# Lesson learned



## olwhitee (Apr 10, 2004)

A buddy and I went out today squirrel hunting. I have never hunted squirrel before so it was a new experience for me. We shot three fox squirrels and he taught me how to clean them and take them home.

I boiled one up and made some dumplings with them, but the meat tasted bad. It tasted like the gut smelled when we cleaned them. I talked with him and realized that I should have soaked them in salt water overnight to help get the blood out. 
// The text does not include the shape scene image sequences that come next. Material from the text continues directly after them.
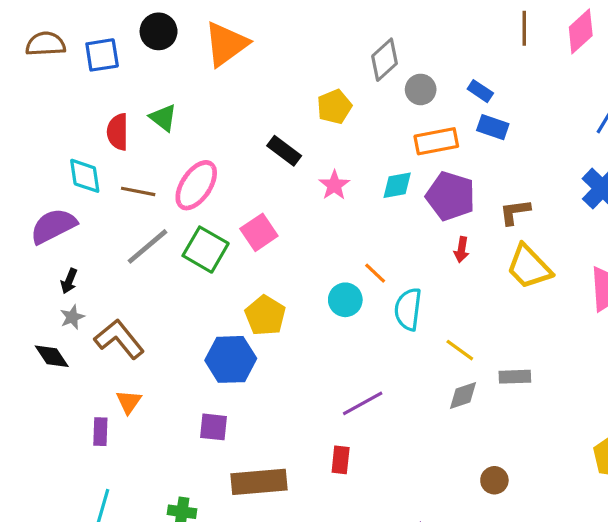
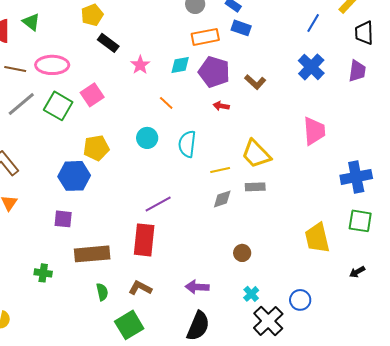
yellow pentagon: (334, 107) -> (92, 15), moved
pink ellipse: (196, 185) -> (52, 65), turned 56
brown L-shape: (515, 212) -> (255, 82), turned -130
red arrow: (461, 250) -> (221, 106), turned 91
yellow trapezoid: (529, 267) -> (256, 154), moved
orange line: (375, 273) -> (166, 103), moved
yellow pentagon: (265, 315) -> (96, 148), turned 30
yellow line: (460, 350) -> (220, 170), turned -48
red rectangle: (341, 460) -> (144, 240), size x1.8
Whoops, guess you live and learn. I am glad I only cooked one to try.


----------



## floater99 (May 21, 2010)

Add a tspn of vinegar and a cpl bay leaves.Also rinse and drain if water gets blood stained.


----------



## FISNFOOL (May 12, 2009)

And make sure that you use non iodized salt. Makes a big difference in taste.


----------



## olwhitee (Apr 10, 2004)

Okay, thanks for tips guys. I love to eat squirrels and dumplings and was trying to introduce it to my wife and kids. Hopefully these ideas and a longer soak will help get rid of some of that blood taste.


----------



## Huntinbull (Apr 10, 2004)

soaking in milk and salt can leach some of the blood taste out as well. I usually wash the carcass really well, then soak for a while in salt water. I change out the salt water a couple times in the hour i soak it. I then bag and freeze the carcass. When I thaw it to cook it I will soak it in a little salt in milk for an hour or so. This seems to mellow the gamey taste if there is any.


----------